September 2003

The national economy will continue a “reasonably strong” recovery for the near future, but only if unemployment falls and consumers retain confidence. That’s the somewhat mixed assessment of Robert T. Parry, the influential president and chief executive of the Federal Reserve Bank of San Francisco.

Parry, who spoke to Downtown Rotarians, says growth should pick up next year, but the economy will continue to be overshadowed by too much capacity. In short: don’t look for a return to the growth rates of the late ’90s anytime soon. The economy will continue to have “excess capacity throughout much, if not all, of 2004,” Parry said in an after-speech interview.
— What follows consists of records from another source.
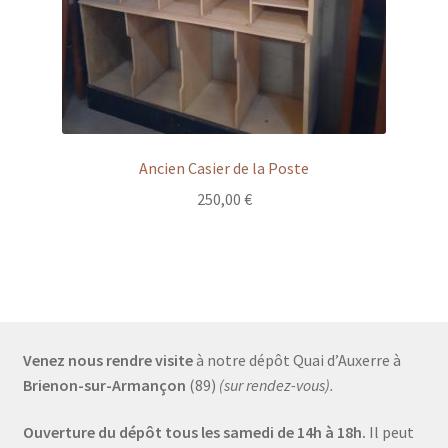
Ancien Casier de la Poste
250,00
€
Venez nous rendre visite
à notre dépôt Quai d’Auxerre à
Brienon-sur-Armançon
(89)
(sur rendez-vous).
Ouverture du dépôt tous les samedi de 14h à 18h.
Il peut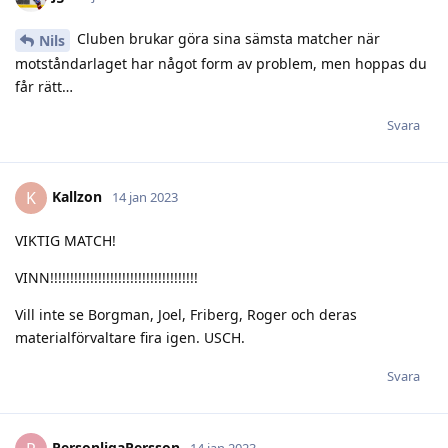
Cluben brukar göra sina sämsta matcher när
Nils
motståndarlaget har något form av problem, men hoppas du
får rätt…
Svara
Kallzon
K
14 jan 2023
VIKTIG MATCH!
VINN!!!!!!!!!!!!!!!!!!!!!!!!!!!!!!!!!!!!!
Vill inte se Borgman, Joel, Friberg, Roger och deras
materialförvaltare fira igen. USCH.
Svara
PersonligaPersson
14 jan 2023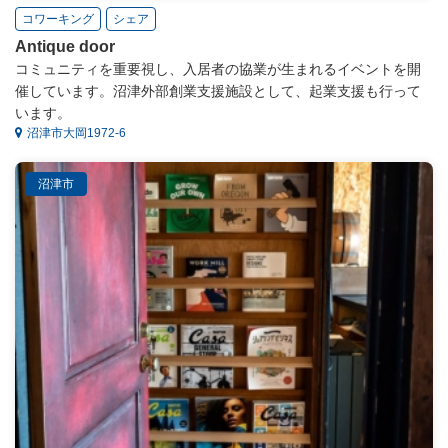
コワーキング
シェア
Antique door
コミュニティを重要視し、入居者の協業が生まれるイベントを開
催しています。沼津外部創業支援施設として、起業支援も行って
います。
沼津市大岡1972-6
沼津市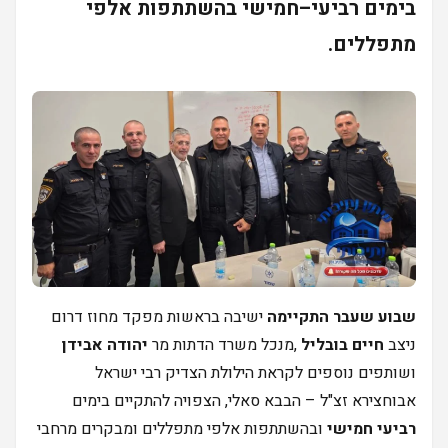
בימים רביעי–חמישי בהשתתפות אלפי
מתפללים.
שבוע שעבר התקיימה
ישיבה בראשות מפקד מחוז דרום
ניצב
חיים בובליל
,מנכל משרד הדתות מר
יהודה אבידן
ושותפים נוספים לקראת הילולת הצדיק רבי ישראל
אבוחצירא זצ"ל – הבבא סאלי, הצפויה להתקיים בימים
רביעי חמישי
ובהשתתפות אלפי מתפללים ומבקרים מרחבי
That excess capacity will hold down inflation.

Of course, excess capacity also reduces the need for workers, as manufacturers struggle to find markets for their goods, hence stubbornly high unemployment numbers. The result: a recovery that looks strong by the numbers, unless one looks at the distinctly discouraging unemployment rate. The U.S. unemployment rate in July was 6.3 percent, that of California was 6.9 percent.
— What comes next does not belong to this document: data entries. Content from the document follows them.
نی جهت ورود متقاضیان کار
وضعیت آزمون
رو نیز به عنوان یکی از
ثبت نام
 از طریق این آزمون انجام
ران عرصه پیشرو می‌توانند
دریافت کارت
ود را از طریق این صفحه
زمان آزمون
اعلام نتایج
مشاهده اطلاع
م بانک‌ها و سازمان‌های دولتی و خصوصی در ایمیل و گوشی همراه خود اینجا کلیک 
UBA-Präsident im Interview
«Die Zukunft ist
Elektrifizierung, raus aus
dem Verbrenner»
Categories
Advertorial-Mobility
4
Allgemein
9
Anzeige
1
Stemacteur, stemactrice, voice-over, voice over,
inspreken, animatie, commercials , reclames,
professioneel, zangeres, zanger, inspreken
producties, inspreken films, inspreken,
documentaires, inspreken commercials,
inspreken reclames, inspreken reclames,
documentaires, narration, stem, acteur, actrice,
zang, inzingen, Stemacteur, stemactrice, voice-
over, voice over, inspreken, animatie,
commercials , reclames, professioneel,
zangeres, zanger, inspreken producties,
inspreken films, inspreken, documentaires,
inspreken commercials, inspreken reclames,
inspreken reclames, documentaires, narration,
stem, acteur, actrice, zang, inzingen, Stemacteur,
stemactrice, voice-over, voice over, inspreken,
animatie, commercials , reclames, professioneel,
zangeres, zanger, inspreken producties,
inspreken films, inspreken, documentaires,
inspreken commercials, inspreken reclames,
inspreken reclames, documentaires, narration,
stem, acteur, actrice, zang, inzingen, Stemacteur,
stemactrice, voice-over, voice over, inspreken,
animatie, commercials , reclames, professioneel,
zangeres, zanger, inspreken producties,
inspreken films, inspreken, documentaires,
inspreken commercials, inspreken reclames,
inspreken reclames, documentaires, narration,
The economy should pick up soon, Parry said, because of factors such as a boost in defense spending for the Iraq war, economic stimulus packages passed by Congress, and tax reductions President Bush signed in May. “Looking ahead, the most likely outcome appears to be that the economy will show reasonably strong growth for the rest of the year, and then pick up some more steam in 2004,” Parry said.

Parry was more optimistic about San Diego’s economy, which he described as stronger than that of Northern California. (For July, San Diego County’s unemployment rate was just 4.5 percent.)

“I find it very difficult to characterize the California economy, because there are two economies. There is the North, which has really experienced tremendous challenges in the last three years. A very large share of the loss in employment in this country occurred in the Bay Area. “But if you come to the South, like Los Angeles and even more so San Diego, I think you see a different situation. In San Diego, employment when the nation was losing over 3 million jobs actually recorded an increase in jobs. I frankly think the economic situation here and L.A. has been reasonably good. The economy hasn’t taken off, but the recession has been barely visible.”

Rising mortgage rates could slow down the rapid rise in home prices, but Parry sees little chance of a housing price “bubble” in California because demand far exceeds supply.

“If supply is constrained, then why would there be a tendency for prices to fall? I don’t see that. In general, I think you can look to the future pretty optimistically in regard to housing prices in this state.”